The cultic practice with the participation of adyraspan, sacred in the representation of grass of the peoples of Central Asia, dates back to pre-Muslim beliefs. It is used in fumigation of rooms, treatment of people and animals, hung or placed in vulnerable places (door, cradle, etc.). The use of harmala in various rites and rituals is documented on the Pamirs and among all peoples of Central Asia. Thus, the Tibetans weave a namkha (talisman) from the fruits of the harmala; the Tajiks incense sick people and animals by enchanting them three times; the Uzbeks still incense almost the entire bazaar because they believe that this process contributes to successful trade. The Azerbaijanis call the harmala “Uzerlik” (uzərlik) and it is necessary to smoke the brides to protect them from the evil eye.
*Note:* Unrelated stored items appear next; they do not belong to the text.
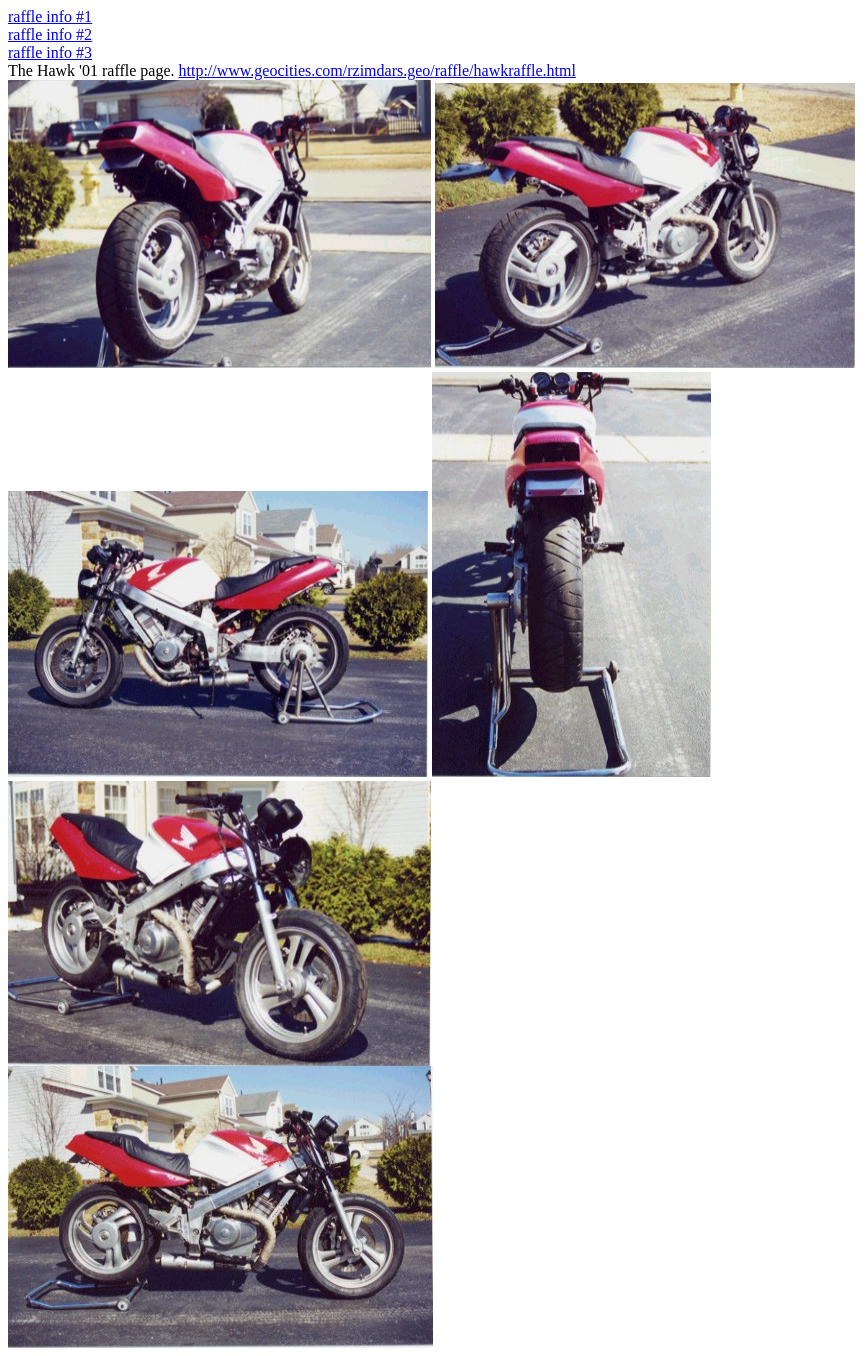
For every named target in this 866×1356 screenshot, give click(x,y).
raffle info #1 (50, 16)
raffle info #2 (50, 34)
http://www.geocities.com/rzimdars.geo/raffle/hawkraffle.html (377, 70)
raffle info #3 (50, 52)
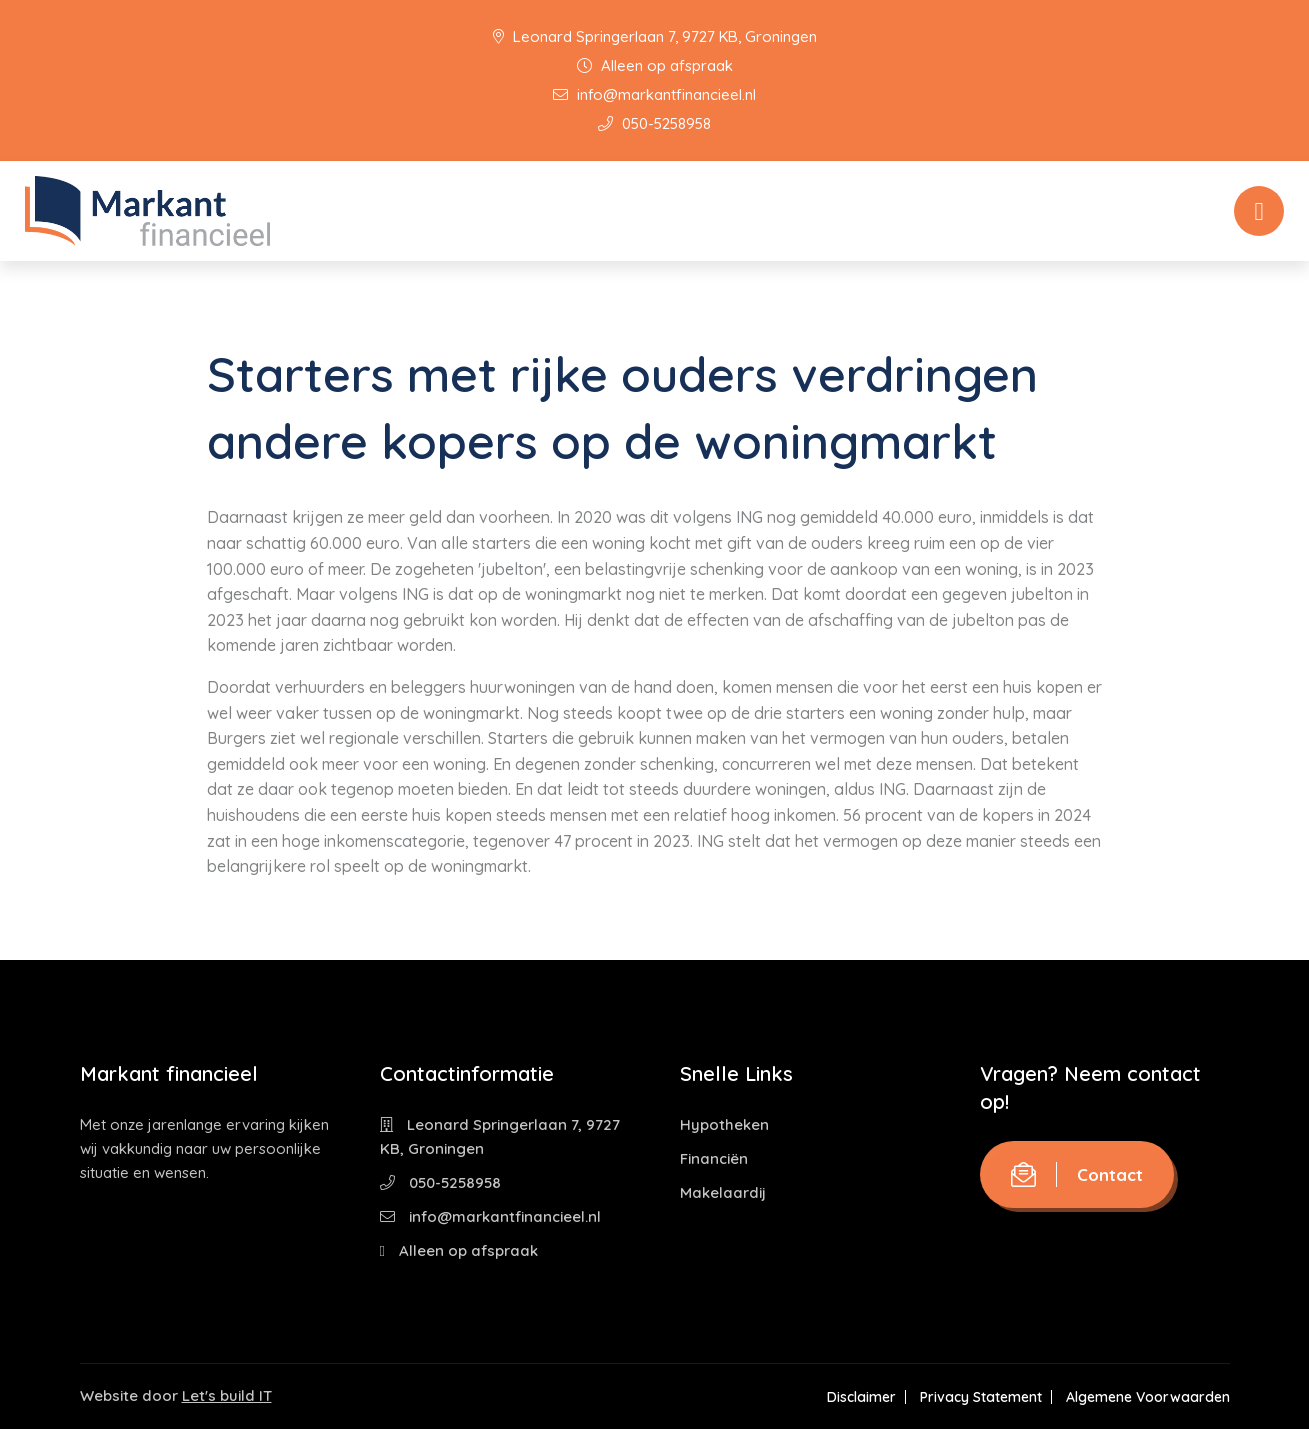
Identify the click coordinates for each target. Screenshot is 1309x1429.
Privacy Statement (981, 1397)
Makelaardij (723, 1192)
People call the harmala herb for a thousand diseases.In the sacral practice of the Kazakhs this grass also occupies a special place – it is smoked at home, hung over the door, etc.

From the point of view of semiotics, the Kazakh name of this sacred grass is interesting – “adyraspan”, which is composed of the two words “adyr” and “aspan”. If with the second word there are no questions, in translation “aspan” means “sky”, the first word “adyr” has two variants: “hill, elevation”, and it is considered a derivative of the Arabic “qadyr” – “almighty”. Therefore, the semantic translation of the Kazakh “adyraspan” could be the expression “almighty sky” and could be part of the verbal spell at the purification ceremony.